Bill le regarda indigné, d'une, il était pris pour le con de service, de deux, c'était comme par hasard le trou du cul du jeu et de trois, son frère continuait de le narguer devant leurs amis. C'en fut trop, Bill lâcha ses cartes à terre, bondit de son bout de carton sur lequel il était assis [les trous duc' s'assoient s'ils peuvent sur des bout de carton pour bien montrer la différence de rend social xD] et se jeta sur son frère, assis royalement sur un coussin. Tom éclata de rire alors que Bill essayait tant bien que mal d'emprisonner les mains de son frère au dessus de sa tête, ce qu'il arriva -par miracle- à faire.
Le cadet regarda son frère en défis et déclara, fier de lui :


« Alors, on fait quoi maintenant ? » Tom sourit à cette demande.

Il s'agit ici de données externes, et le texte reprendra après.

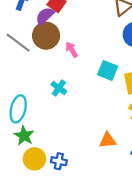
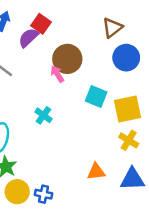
brown circle: (46, 36) -> (67, 59), moved

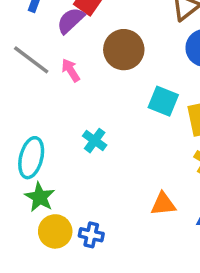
pink arrow: (57, 74) -> (71, 70), moved
cyan cross: (44, 115) -> (95, 141), moved

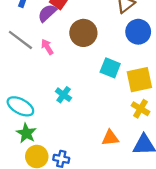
cyan ellipse: (31, 158) -> (20, 106), turned -76

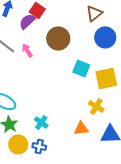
cyan cross: (64, 95) -> (41, 122), moved
yellow cross: (141, 109) -> (96, 106), moved

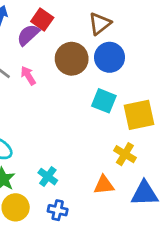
brown triangle: (94, 13) -> (100, 24), moved
blue circle: (105, 37) -> (110, 57), moved
blue cross: (39, 146) -> (58, 210), moved

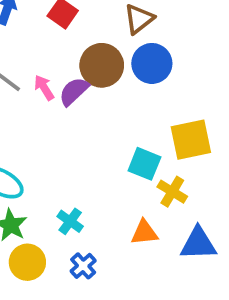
purple semicircle: (28, 35) -> (74, 91), moved
cyan square: (104, 101) -> (144, 164), moved
blue cross: (58, 210) -> (83, 266), turned 36

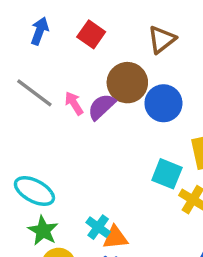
blue circle: (152, 63) -> (163, 103), moved
orange triangle: (144, 232) -> (115, 237), moved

Bill en fut déstabilisait, ce n'était pas mais alors pas du tout la réponse qu'il voulait obtenir ! Tom jouait bien trop de son charme à ce moment-même. Bill leva un sourcil et desserra sa prise. Double victoire pour Tom : changement de position.
Bill se débattait sans grand succès tandis que les autres toujours morts de rires s'apprêtaient à rendre l'âme tellement ils ne tenaient plus. Seulement, ce n'était plus pour la même raison que précédemment, Max avait un rire qui déclenchait à coup sûr le fou rire d'Andréas qui rigolant d'une façon étrange, faisait d'avantage rigoler aux éclats Max. C'était de ce fait un vrai cercle vicieux et il fallait bien quelque fois que quelqu'un les arrêtent sinon, ils en avaient pour longtemps.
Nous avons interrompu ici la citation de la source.